Entries taken from a collection:
# # # #

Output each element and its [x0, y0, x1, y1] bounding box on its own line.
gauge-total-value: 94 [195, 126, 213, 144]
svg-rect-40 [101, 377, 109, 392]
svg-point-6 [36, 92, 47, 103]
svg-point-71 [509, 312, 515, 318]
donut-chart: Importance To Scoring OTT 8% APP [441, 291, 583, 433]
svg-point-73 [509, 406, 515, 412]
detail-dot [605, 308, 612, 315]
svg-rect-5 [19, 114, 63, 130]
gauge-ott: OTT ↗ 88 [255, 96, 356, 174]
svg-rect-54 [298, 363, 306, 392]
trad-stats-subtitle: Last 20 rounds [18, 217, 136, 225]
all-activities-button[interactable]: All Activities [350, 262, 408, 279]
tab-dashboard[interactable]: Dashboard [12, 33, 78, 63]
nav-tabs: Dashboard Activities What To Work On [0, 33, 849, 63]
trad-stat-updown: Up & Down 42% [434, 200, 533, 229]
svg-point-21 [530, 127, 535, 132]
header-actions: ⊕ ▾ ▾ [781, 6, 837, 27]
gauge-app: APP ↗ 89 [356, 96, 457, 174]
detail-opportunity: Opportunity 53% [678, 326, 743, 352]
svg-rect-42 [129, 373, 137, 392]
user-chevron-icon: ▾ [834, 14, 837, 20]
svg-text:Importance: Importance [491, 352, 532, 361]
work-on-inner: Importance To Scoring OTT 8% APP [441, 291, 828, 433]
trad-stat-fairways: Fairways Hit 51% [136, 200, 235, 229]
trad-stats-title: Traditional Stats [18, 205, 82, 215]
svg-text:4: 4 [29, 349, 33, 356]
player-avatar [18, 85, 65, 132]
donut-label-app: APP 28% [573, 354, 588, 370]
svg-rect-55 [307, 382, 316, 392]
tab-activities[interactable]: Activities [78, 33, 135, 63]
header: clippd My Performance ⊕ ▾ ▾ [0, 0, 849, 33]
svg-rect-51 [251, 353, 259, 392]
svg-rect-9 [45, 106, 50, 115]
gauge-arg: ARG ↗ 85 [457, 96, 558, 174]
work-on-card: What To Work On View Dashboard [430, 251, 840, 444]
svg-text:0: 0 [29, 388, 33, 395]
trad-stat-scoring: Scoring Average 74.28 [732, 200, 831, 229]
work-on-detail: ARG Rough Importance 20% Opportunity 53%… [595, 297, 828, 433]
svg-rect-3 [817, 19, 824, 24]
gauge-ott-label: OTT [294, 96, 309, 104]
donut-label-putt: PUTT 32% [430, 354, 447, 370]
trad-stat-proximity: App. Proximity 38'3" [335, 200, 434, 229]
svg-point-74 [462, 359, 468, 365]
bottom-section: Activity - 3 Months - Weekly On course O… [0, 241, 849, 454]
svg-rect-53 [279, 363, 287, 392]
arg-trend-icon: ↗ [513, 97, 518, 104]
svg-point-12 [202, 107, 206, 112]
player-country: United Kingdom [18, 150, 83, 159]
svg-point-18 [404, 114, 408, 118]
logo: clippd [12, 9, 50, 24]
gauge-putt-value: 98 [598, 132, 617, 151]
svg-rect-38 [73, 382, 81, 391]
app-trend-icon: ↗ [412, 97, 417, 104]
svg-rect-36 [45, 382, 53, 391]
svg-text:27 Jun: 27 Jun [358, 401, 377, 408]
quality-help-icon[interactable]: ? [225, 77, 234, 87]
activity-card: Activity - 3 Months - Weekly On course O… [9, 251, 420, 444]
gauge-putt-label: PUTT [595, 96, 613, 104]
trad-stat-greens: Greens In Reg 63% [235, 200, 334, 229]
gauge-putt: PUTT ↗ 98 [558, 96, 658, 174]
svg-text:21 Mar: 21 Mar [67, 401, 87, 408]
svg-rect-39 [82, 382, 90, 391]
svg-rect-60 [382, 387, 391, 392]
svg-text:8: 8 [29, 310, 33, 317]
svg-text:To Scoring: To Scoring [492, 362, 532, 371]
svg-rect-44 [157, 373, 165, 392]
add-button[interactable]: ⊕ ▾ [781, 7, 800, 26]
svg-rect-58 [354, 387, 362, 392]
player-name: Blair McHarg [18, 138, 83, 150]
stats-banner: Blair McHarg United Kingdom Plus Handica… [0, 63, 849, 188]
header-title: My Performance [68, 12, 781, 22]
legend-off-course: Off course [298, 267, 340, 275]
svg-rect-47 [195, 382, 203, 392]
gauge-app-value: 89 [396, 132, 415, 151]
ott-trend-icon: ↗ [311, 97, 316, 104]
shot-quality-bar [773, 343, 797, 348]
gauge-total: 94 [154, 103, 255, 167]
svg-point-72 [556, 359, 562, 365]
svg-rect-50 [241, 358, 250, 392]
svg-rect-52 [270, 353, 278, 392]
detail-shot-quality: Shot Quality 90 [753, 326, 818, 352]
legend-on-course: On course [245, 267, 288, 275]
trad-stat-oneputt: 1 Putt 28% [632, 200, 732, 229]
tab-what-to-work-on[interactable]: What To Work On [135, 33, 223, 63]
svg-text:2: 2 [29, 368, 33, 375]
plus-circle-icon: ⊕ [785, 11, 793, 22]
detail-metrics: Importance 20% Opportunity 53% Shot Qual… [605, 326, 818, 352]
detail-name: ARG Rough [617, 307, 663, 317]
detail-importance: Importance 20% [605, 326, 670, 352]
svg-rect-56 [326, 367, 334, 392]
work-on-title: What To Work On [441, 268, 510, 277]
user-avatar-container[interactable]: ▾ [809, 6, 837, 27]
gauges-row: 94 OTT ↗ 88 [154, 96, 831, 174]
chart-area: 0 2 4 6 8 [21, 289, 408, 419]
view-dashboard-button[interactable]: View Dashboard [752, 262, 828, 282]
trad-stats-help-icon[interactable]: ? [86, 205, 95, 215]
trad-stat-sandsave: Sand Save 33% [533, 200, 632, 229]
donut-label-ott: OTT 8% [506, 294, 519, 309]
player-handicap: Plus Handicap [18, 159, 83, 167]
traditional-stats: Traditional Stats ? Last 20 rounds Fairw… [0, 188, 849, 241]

# # # #

Your task ::
Exactly as shown, repeat every record.

Task answer ::
Output each element and its [x0, y0, x1, y1] bounding box on its own line.
gauge-total-value: 94 [195, 126, 213, 144]
svg-rect-40 [101, 377, 109, 392]
svg-point-6 [36, 92, 47, 103]
svg-point-71 [509, 312, 515, 318]
donut-chart: Importance To Scoring OTT 8% APP [441, 291, 583, 433]
svg-point-73 [509, 406, 515, 412]
detail-dot [605, 308, 612, 315]
svg-rect-5 [19, 114, 63, 130]
gauge-ott: OTT ↗ 88 [255, 96, 356, 174]
svg-rect-54 [298, 363, 306, 392]
trad-stats-subtitle: Last 20 rounds [18, 217, 136, 225]
all-activities-button[interactable]: All Activities [350, 262, 408, 279]
tab-dashboard[interactable]: Dashboard [12, 33, 78, 63]
nav-tabs: Dashboard Activities What To Work On [0, 33, 849, 63]
trad-stat-updown: Up & Down 42% [434, 200, 533, 229]
svg-point-21 [530, 127, 535, 132]
header-actions: ⊕ ▾ ▾ [781, 6, 837, 27]
gauge-app: APP ↗ 89 [356, 96, 457, 174]
detail-opportunity: Opportunity 53% [678, 326, 743, 352]
svg-rect-42 [129, 373, 137, 392]
user-chevron-icon: ▾ [834, 14, 837, 20]
svg-text:Importance: Importance [491, 352, 532, 361]
work-on-inner: Importance To Scoring OTT 8% APP [441, 291, 828, 433]
trad-stat-fairways: Fairways Hit 51% [136, 200, 235, 229]
trad-stats-title: Traditional Stats [18, 205, 82, 215]
svg-text:4: 4 [29, 349, 33, 356]
player-avatar [18, 85, 65, 132]
donut-label-app: APP 28% [573, 354, 588, 370]
svg-rect-55 [307, 382, 316, 392]
tab-activities[interactable]: Activities [78, 33, 135, 63]
header: clippd My Performance ⊕ ▾ ▾ [0, 0, 849, 33]
svg-rect-51 [251, 353, 259, 392]
svg-rect-9 [45, 106, 50, 115]
gauge-arg: ARG ↗ 85 [457, 96, 558, 174]
work-on-card: What To Work On View Dashboard [430, 251, 840, 444]
svg-text:0: 0 [29, 388, 33, 395]
trad-stat-scoring: Scoring Average 74.28 [732, 200, 831, 229]
work-on-detail: ARG Rough Importance 20% Opportunity 53%… [595, 297, 828, 433]
svg-rect-3 [817, 19, 824, 24]
gauge-ott-label: OTT [294, 96, 309, 104]
donut-label-putt: PUTT 32% [430, 354, 447, 370]
trad-stat-proximity: App. Proximity 38'3" [335, 200, 434, 229]
svg-point-74 [462, 359, 468, 365]
bottom-section: Activity - 3 Months - Weekly On course O… [0, 241, 849, 454]
svg-rect-53 [279, 363, 287, 392]
arg-trend-icon: ↗ [513, 97, 518, 104]
svg-point-12 [202, 107, 206, 112]
player-country: United Kingdom [18, 150, 83, 159]
svg-point-18 [404, 114, 408, 118]
logo: clippd [12, 9, 50, 24]
gauge-putt-value: 98 [598, 132, 617, 151]
svg-rect-38 [73, 382, 81, 391]
app-trend-icon: ↗ [412, 97, 417, 104]
svg-rect-36 [45, 382, 53, 391]
svg-text:27 Jun: 27 Jun [358, 401, 377, 408]
quality-help-icon[interactable]: ? [225, 77, 234, 87]
activity-card: Activity - 3 Months - Weekly On course O… [9, 251, 420, 444]
gauge-putt-label: PUTT [595, 96, 613, 104]
trad-stat-greens: Greens In Reg 63% [235, 200, 334, 229]
gauge-putt: PUTT ↗ 98 [558, 96, 658, 174]
svg-text:21 Mar: 21 Mar [67, 401, 87, 408]
svg-rect-39 [82, 382, 90, 391]
svg-rect-60 [382, 387, 391, 392]
svg-text:8: 8 [29, 310, 33, 317]
svg-text:To Scoring: To Scoring [492, 362, 532, 371]
svg-rect-44 [157, 373, 165, 392]
add-button[interactable]: ⊕ ▾ [781, 7, 800, 26]
svg-rect-58 [354, 387, 362, 392]
player-name: Blair McHarg [18, 138, 83, 150]
stats-banner: Blair McHarg United Kingdom Plus Handica… [0, 63, 849, 188]
header-title: My Performance [68, 12, 781, 22]
legend-off-course: Off course [298, 267, 340, 275]
svg-rect-47 [195, 382, 203, 392]
gauge-app-value: 89 [396, 132, 415, 151]
ott-trend-icon: ↗ [311, 97, 316, 104]
shot-quality-bar [773, 343, 797, 348]
gauge-total: 94 [154, 103, 255, 167]
svg-point-72 [556, 359, 562, 365]
svg-rect-50 [241, 358, 250, 392]
svg-rect-52 [270, 353, 278, 392]
detail-shot-quality: Shot Quality 90 [753, 326, 818, 352]
legend-on-course: On course [245, 267, 288, 275]
trad-stat-oneputt: 1 Putt 28% [632, 200, 732, 229]
tab-what-to-work-on[interactable]: What To Work On [135, 33, 223, 63]
svg-text:2: 2 [29, 368, 33, 375]
plus-circle-icon: ⊕ [785, 11, 793, 22]
detail-metrics: Importance 20% Opportunity 53% Shot Qual… [605, 326, 818, 352]
detail-name: ARG Rough [617, 307, 663, 317]
detail-importance: Importance 20% [605, 326, 670, 352]
svg-rect-56 [326, 367, 334, 392]
work-on-title: What To Work On [441, 268, 510, 277]
user-avatar-container[interactable]: ▾ [809, 6, 837, 27]
gauges-row: 94 OTT ↗ 88 [154, 96, 831, 174]
chart-area: 0 2 4 6 8 [21, 289, 408, 419]
view-dashboard-button[interactable]: View Dashboard [752, 262, 828, 282]
trad-stats-help-icon[interactable]: ? [86, 205, 95, 215]
trad-stat-sandsave: Sand Save 33% [533, 200, 632, 229]
donut-label-ott: OTT 8% [506, 294, 519, 309]
player-handicap: Plus Handicap [18, 159, 83, 167]
traditional-stats: Traditional Stats ? Last 20 rounds Fairw… [0, 188, 849, 241]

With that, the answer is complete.